Me: Well why did you store me under that?

Stepdaughter: Because I was mad

Me: Well this dickhead is going to keep this iPad

Stepdaughter: I don't want it

Me: Good cause you won't get it back.

I was so heated I really had to just walk away from her. I called my husband to tell him what happened and he busted out laughing, and asked what does she have him stored as? I looked and of course he is stored as "My love daddy". That made me even madder. Later that day she came to talk to me crying and apologizing. I accepted her apology and told her she was still not getting the iPad back. I also put her on punishment. We talked again about the situation later on in the week and she apologized and said she will never do that again. I never gave her the iPad back. I wanted her to know I was serious.

I say all that to say You will definitely be tried during this journey, this situation didn't happen in the beginning of me and my stepdaughter relationship. It happened about a year ago.
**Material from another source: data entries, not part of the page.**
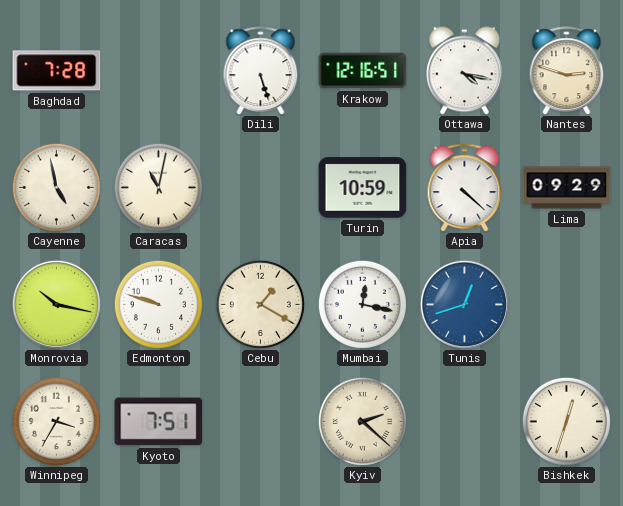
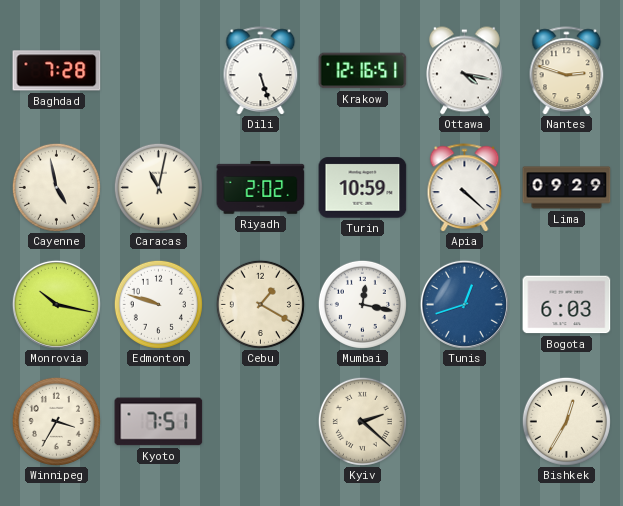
Riyadh: none -> 2:02
Bogota: none -> 6:03
Bishkek: 12:33 -> 12:35
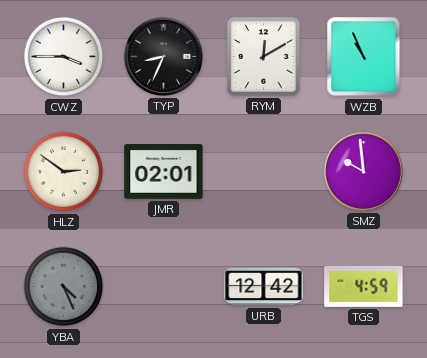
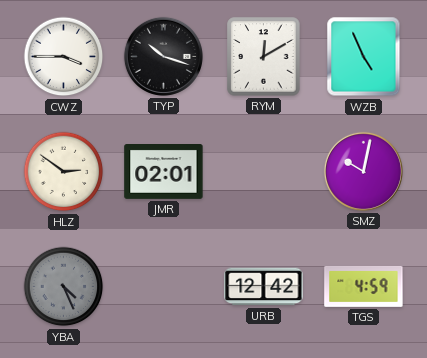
TYP: 8:34 -> 10:18
WZB: 10:56 -> 4:56
SMZ: 9:59 -> 10:02
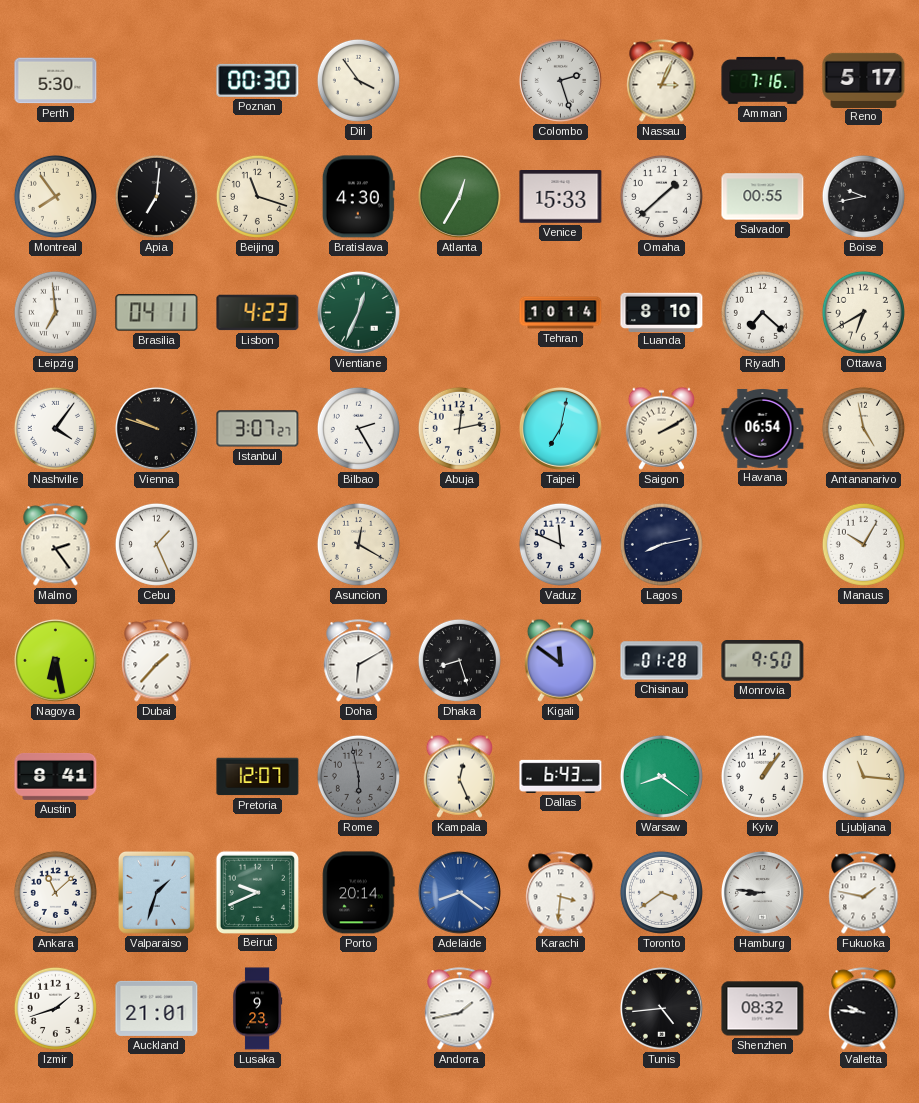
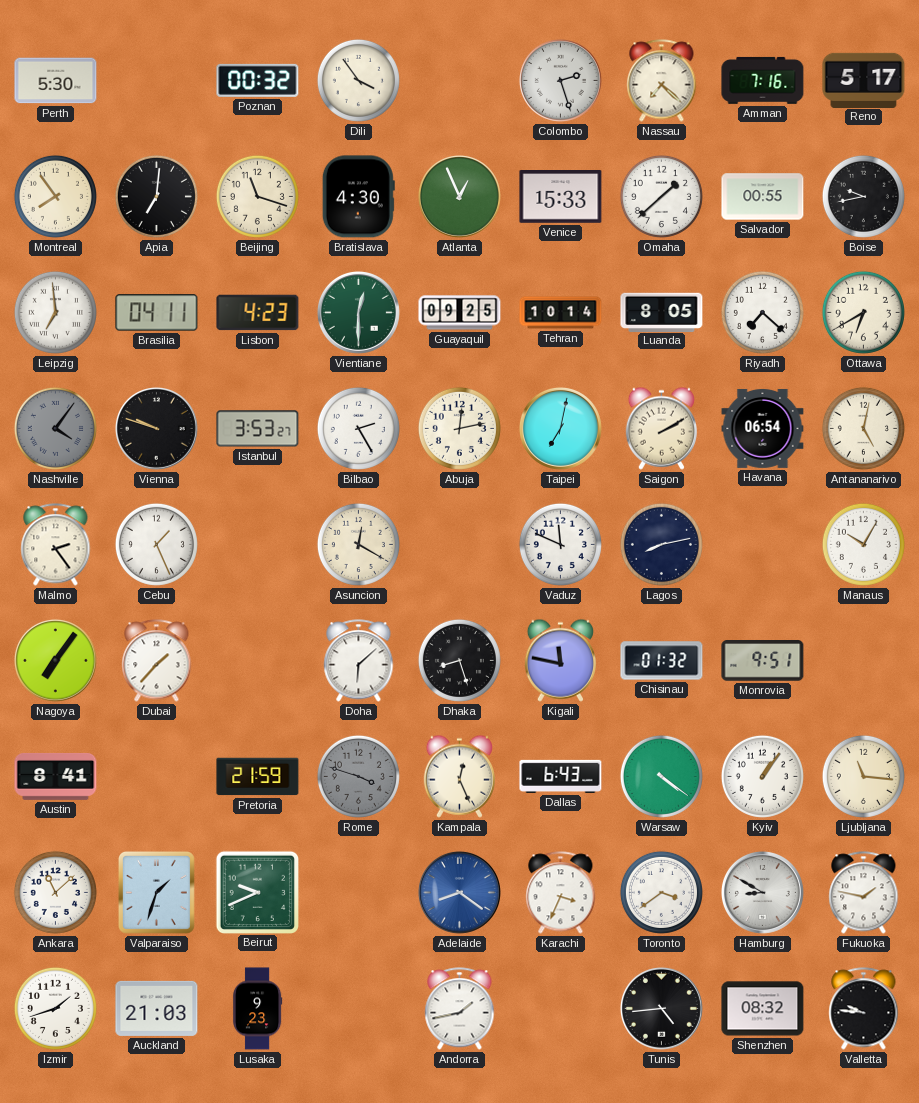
Poznan: 00:30 -> 00:32
Nassau: 3:04 -> 7:22
Atlanta: 12:35 -> 12:56
Vientiane: 12:34 -> 12:30
Guayaquil: none -> 09:25
Luanda: 8:10 -> 8:05
Nashville dial: white -> grey
Istanbul: 3:07 -> 3:53
Antananarivo: 4:58 -> 5:02
Nagoya: 6:28 -> 7:06
Doha: 6:10 -> 6:08
Kigali: 11:51 -> 11:47
Chisinau: 01:28 -> 01:32
Monrovia: 9:50 -> 9:51
Pretoria: 12:07 -> 21:59
Rome: 5:58 -> 3:48
Warsaw: 8:21 -> 4:21
Porto: 20:14 -> none
Karachi: 3:31 -> 3:34
Hamburg: 8:46 -> 8:50
Auckland: 21:01 -> 21:03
We already had a great relationship and talked about everything but just like any other relationship you guys may get faced with challenging times. I could have easily allowed that situation to distant our relationship. Instead I prayed about it and talked to her later in the week when we both calmed down. We later bought her a cell phone for Christmas. I often check it to make sure I'm still stored under "Step Mommy" lol. Don't let the hard time make or break your relationship. Work through them and try to make the relationship better

A POSITIVE mindset leads to positive actions and a NEGATIVE mindset leads to negative actions!